= May Kennedy Goodridge =

Canadian suffragist and activist

May Kennedy (1876-1974) was a suffragist and activist in the Dominion of Newfoundland.

== Life ==
May Kennedy was born into a prosperous family in St. John's, Newfoundland, and educated at a convent school in Waterford, Ireland. As the last remaining child in the family, May Kennedy inherited a substantial fortune. She became active in the Newfoundland suffrage movement as a single woman, independently wealthy, but not allowed to vote.

Kennedy was active in the St. John's-based Ladies Reading Room and the Women's Patriotic Association (WPA). During WWI, Kennedy worked at the Navy and Military Convalescent Hospital, Waterford Hall in St. John's, as a member of the Voluntary Aid Detachment (VAD), providing nursing care to recovering soldiers. Many of the suffrage leaders sat on the committee of control for this hospital.

May Kennedy joined the Newfoundland Women's Franchise League at its founding meeting in 1920 and became Honorary Treasurer.
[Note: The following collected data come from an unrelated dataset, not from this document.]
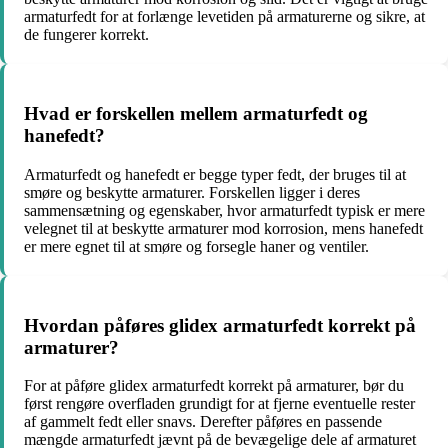
armaturfedt for at forlænge levetiden på armaturerne og sikre, at
de fungerer korrekt.
Hvad er forskellen mellem armaturfedt og
hanefedt?
Armaturfedt og hanefedt er begge typer fedt, der bruges til at
smøre og beskytte armaturer. Forskellen ligger i deres
sammensætning og egenskaber, hvor armaturfedt typisk er mere
velegnet til at beskytte armaturer mod korrosion, mens hanefedt
er mere egnet til at smøre og forsegle haner og ventiler.
Hvordan påføres glidex armaturfedt korrekt på
armaturer?
For at påføre glidex armaturfedt korrekt på armaturer, bør du
først rengøre overfladen grundigt for at fjerne eventuelle rester
af gammelt fedt eller snavs. Derefter påføres en passende
mængde armaturfedt jævnt på de bevægelige dele af armaturet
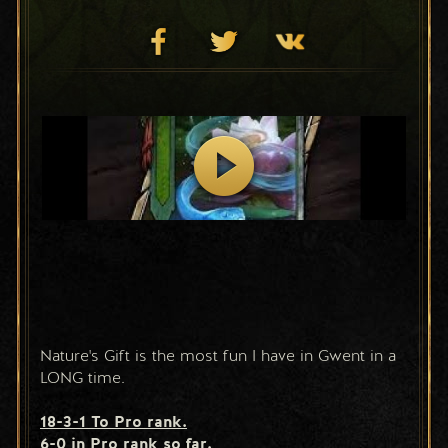
Nature's Gift is the most fun I have in Gwent in a 
LONG time. 
18-3-1 To Pro rank.
6-0 in Pro rank so far.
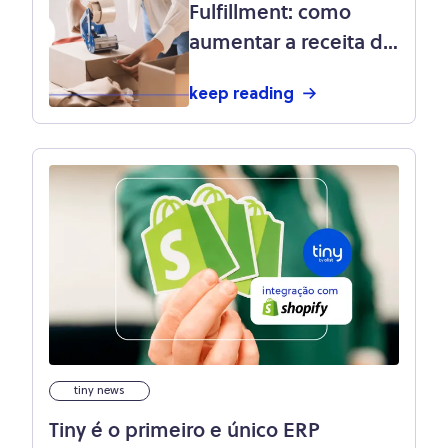
Fulfillment: como
aumentar a receita do
seu e-commerce
keep reading
tiny news
Tiny é o primeiro e único ERP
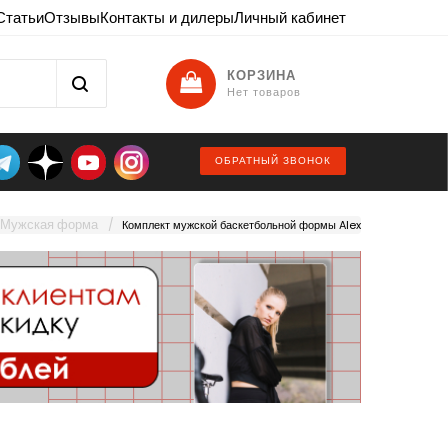
Статьи
Отзывы
Контакты и дилеры
Личный кабинет
КОРЗИНА
Нет товаров
ОБРАТНЫЙ ЗВОНОК
Мужская форма
Комплект мужской баскетбольной формы Alex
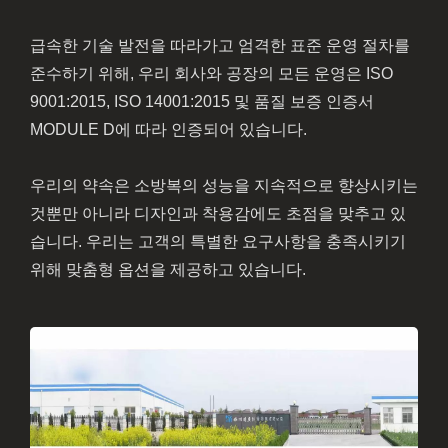
급속한 기술 발전을 따라가고 엄격한 표준 운영 절차를
준수하기 위해, 우리 회사와 공장의 모든 운영은 ISO
9001:2015, ISO 14001:2015 및 품질 보증 인증서
MODULE D에 따라 인증되어 있습니다.
우리의 약속은 소방복의 성능을 지속적으로 향상시키는
것뿐만 아니라 디자인과 착용감에도 초점을 맞추고 있
습니다. 우리는 고객의 특별한 요구사항을 충족시키기
위해 맞춤형 옵션을 제공하고 있습니다.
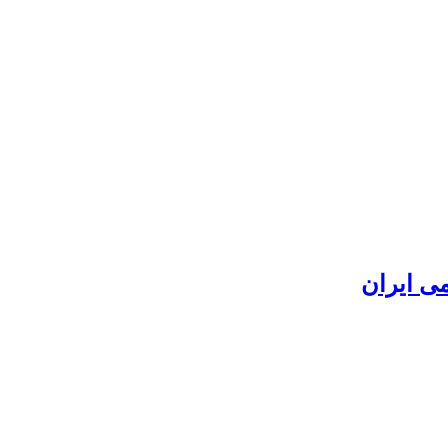
ی ایران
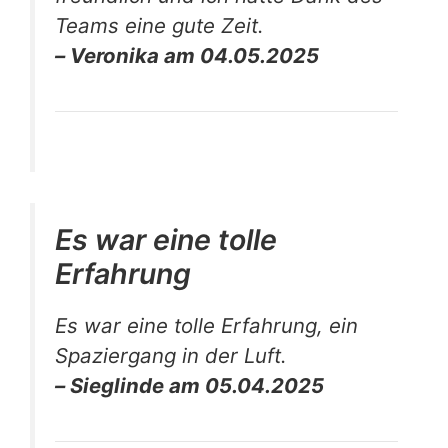
Teams eine gute Zeit.
– Veronika am 04.05.2025
Es war eine tolle
Erfahrung
Es war eine tolle Erfahrung, ein
Spaziergang in der Luft.
– Sieglinde am 05.04.2025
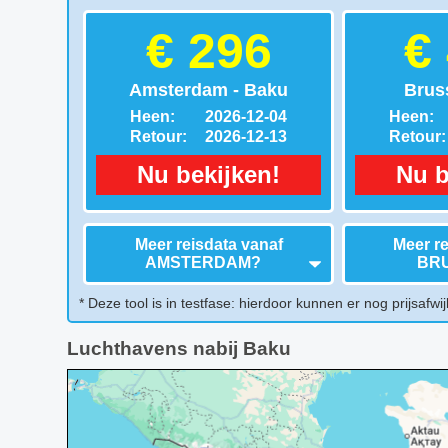
€ 296
€
Amsterdam - Baku
Brus
Heen:
2026-12-04
Heen:
Retour:
2026-12-13
Retour:
Nu bekijken!
Nu b
Meer reisdata vanaf
Meer re
AMSTERDAM
?
BR
* Deze tool is in testfase: hierdoor kunnen er nog prijsafwij
Luchthavens nabij Baku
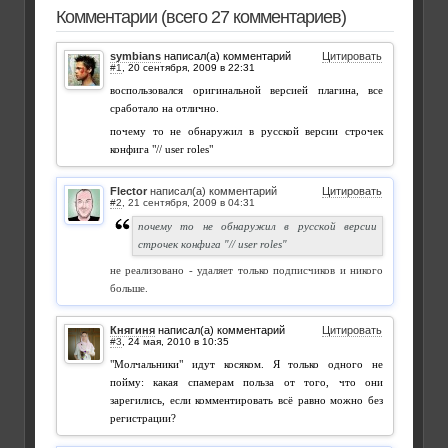
Комментарии (всего 27 комментариев)
symbians
написал(а) комментарий
Цитировать
#1
,
воспользовался оригинальной версией плагина, все
сработало на отлично.
почему то не обнаружил в русской версии строчек
конфига "// user roles"
Flector
написал(а) комментарий
Цитировать
#2
,
почему то не обнаружил в русской версии
строчек конфига "// user roles"
не реализовано - удаляет только подписчиков и никого
больше.
Княгиня
написал(а) комментарий
Цитировать
#3
,
"Молчальники" идут косяком. Я только одного не
пойму: какая спамерам польза от того, что они
зарегились, если комментировать всё равно можно без
регистрации?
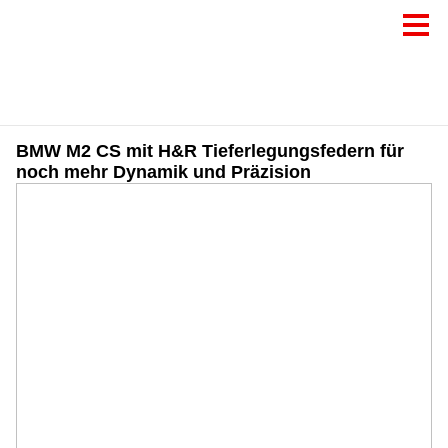
BMW M2 CS mit H&R Tieferlegungsfedern für
noch mehr Dynamik und Präzision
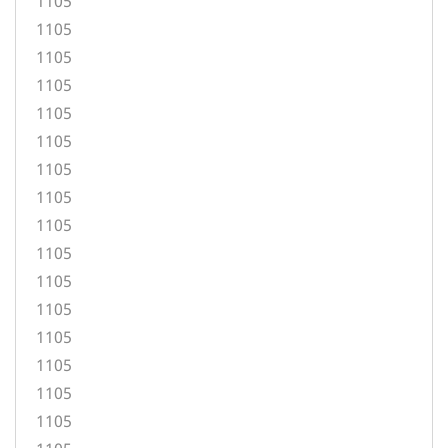
1105
1105
1105
1105
1105
1105
1105
1105
1105
1105
1105
1105
1105
1105
1105
1105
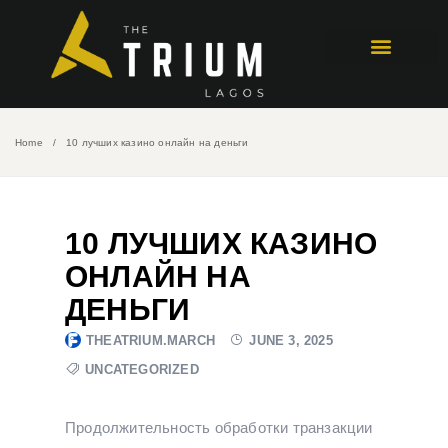
Home
10 лучших казино онлайн на деньги
10 ЛУЧШИХ КАЗИНО
ОНЛАЙН НА
ДЕНЬГИ
THEATRIUM.MARCH
JUNE 3, 2025
UNCATEGORIZED
Продолжительность обработки транзакции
She travelled to important international franchise meetings - Baltimore, Washington and Paris in particular - representing Newfoundland women for enfranchisement. In 1925, when women in Newfoundland achieved the right to vote, Kennedy, along with labour activist Julia Salter Earle and suffragist Fannie Knowling McNeil, ran for seats on St. John's city council. All were defeated, but gained many votes and established women's right to political office.

She married Thomas Goodridge late in her life and had no children.